2. Some representative figures should be added in the main text.

Response 2: We have included the figures in the main text are as

 

Figure 1: Prostate tumor microenvironment. This figure displays the various mechanistic processes by which prostate cancer can shield or evade the body’s immune system. This includes the production of inhibitory cytokines resulting in the downregulation of the TH and Tc cells and blocking B cell and NK cells. Prostate cancer cells can also activate the M2 macrophages, leading to the production of IL-10, TNF, and various cytokines, which in turn inhibits the T cell.

Figure 2: This figure overviews the epigenetic and predictive biomarkers, various immune checkpoint inhibitors, immunotherapy, and combination immunotherapeutic approaches implicated in prostate cancer.

 

3. Authors should provide their own perspectives toward this research area.

Response 3: We have satisfied the comment in the conclusion part (Line number 448-465).

The evidentiary environment for prostate cancer immunotherapy is quickly changing, even though the discovery and approval of immunotherapies in this disease have lagged behind other solid tumor malignancies [116]. The cancer treatment paradigm has been completely altered by immunotherapy, making it possible to treat diseases with metastatic spread.
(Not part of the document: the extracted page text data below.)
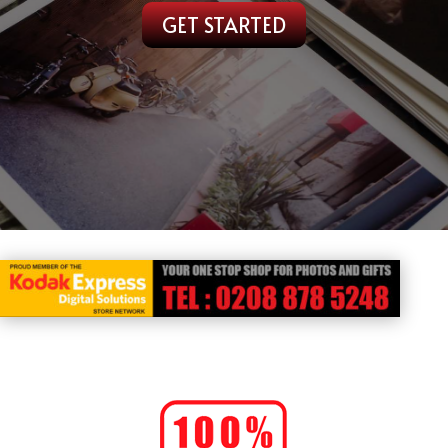
GET STARTED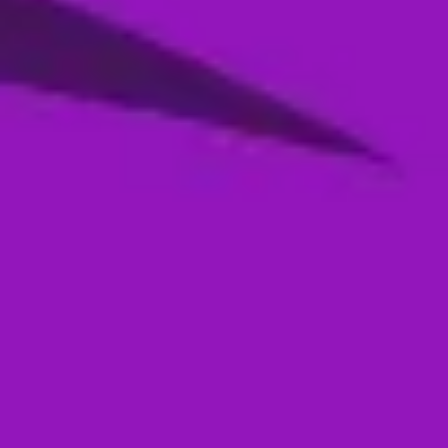
Season 4- Qualifier 2- MI Emirates VS
Abu Dhabi Knight Riders
05 Jan, 2026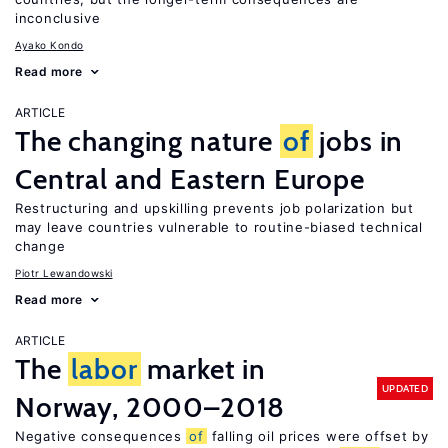
inconclusive
Ayako Kondo
Read more
ARTICLE
The changing nature
of
jobs in
Central and Eastern Europe
Restructuring and upskilling prevents job polarization but
may leave countries vulnerable to routine-biased technical
change
Piotr Lewandowski
Read more
ARTICLE
The
labor
market in
UPDATED
Norway, 2000–2018
Negative consequences
of
falling oil prices were offset by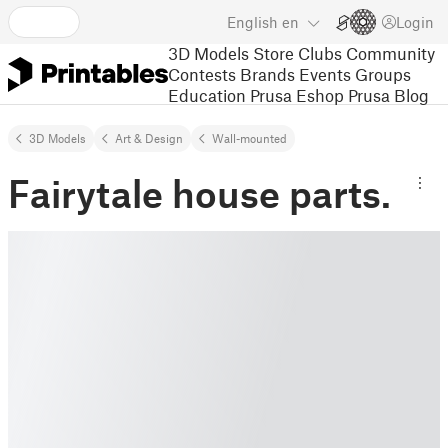
English
en
Login
3D Models
Store
Clubs
Community
Contests
Brands
Events
Groups
Education
Prusa Eshop
Prusa Blog
3D Models
Art & Design
Wall-mounted
Fairytale house parts.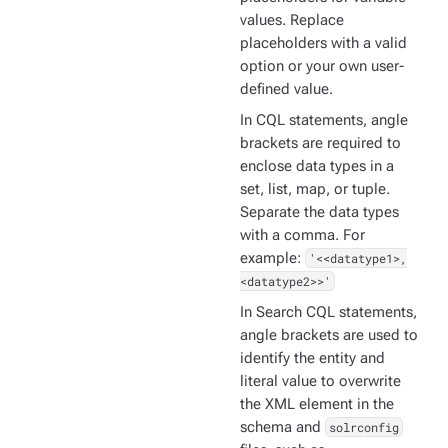
values. Replace
placeholders with a valid
option or your own user-
defined value.
In CQL statements, angle
brackets are required to
enclose data types in a
set, list, map, or tuple.
Separate the data types
with a comma. For
example:
'<<datatype1>,
<datatype2>>'
In Search CQL statements,
angle brackets are used to
identify the entity and
literal value to overwrite
the XML element in the
schema and
solrconfig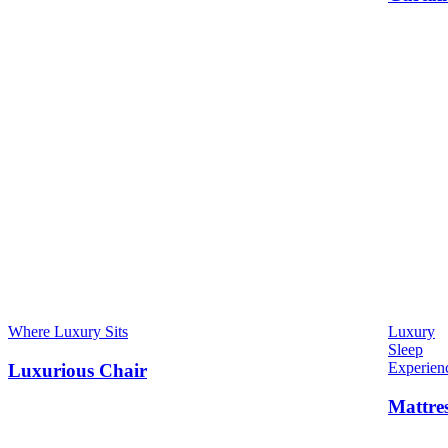
Where Luxury Sits
Luxury
Sleep
Experien
Luxurious Chair
Mattre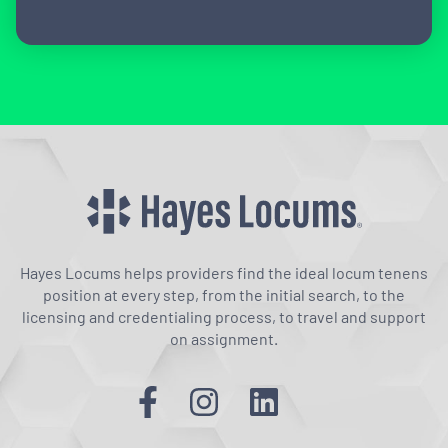
Hayes Locums helps providers find the ideal locum tenens
position at every step, from the initial search, to the
licensing and credentialing process, to travel and support
on assignment.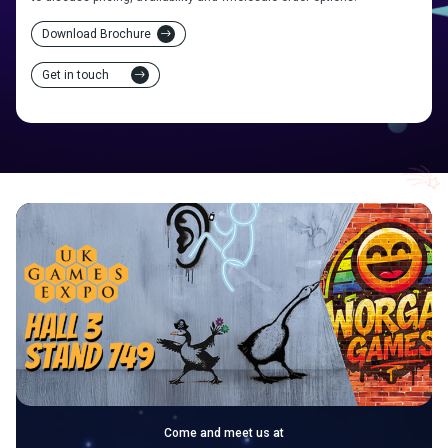
Download Brochure
Get in touch
Come and meet us at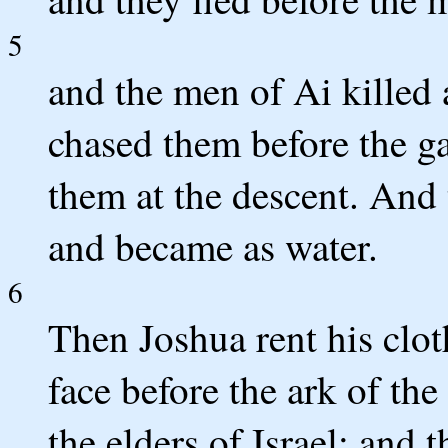
5
and the men of Ai killed 
chased them before the ga
them at the descent. And 
and became as water.
6
Then Joshua rent his cloth
face before the ark of th
the elders of Israel; and 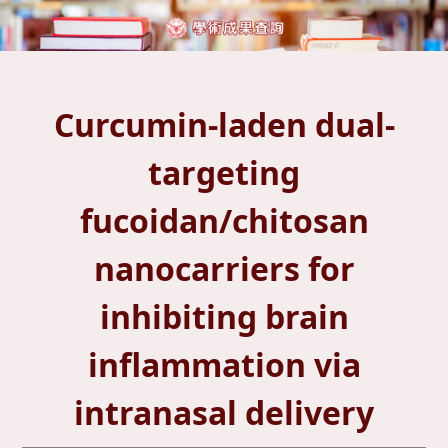
Curcumin-laden dual-
targeting
fucoidan/chitosan
nanocarriers for
inhibiting brain
inflammation via
intranasal delivery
The molecular features of prostate cancer have been identified to clarify the factors impeding the beneficial effects of ICIs. Every step in the cancer immunotherapy mechanism is difficult, including antigen retrieval, antigen presentation, T cell priming, immune cell homing, reactivating T cells, identifying cancer cells, and carrying out lethal activities [117].  According to preliminary findings, combination therapy will probably be required to achieve significant and long-lasting remissions with solid tumor T-cell-redirected therapies. Although preclinical models might be useful in early mechanistic research, these combination tactics will necessitate identifying resistance mechanisms, ideally from patient blood and tissue data. The anticancer effectiveness of CAR-T cell treatments may also require structural adjustments to get through stromal barriers. Novel immune treatments provide an intriguing new therapeutic option for advanced prostate cancer with the potential for long-lasting, sustainable responses. To overcome the immune-suppressive milieu and physical hurdles specific to prostate cancer, additional adjustments to CAR-T cells or the inclusion of adjuvant medicines may be required [116, 118].

Author Response File: Author Response.docx

Round 2

Reviewer 2 Report

The manuscript was very much improved by adding the figures and updating the references.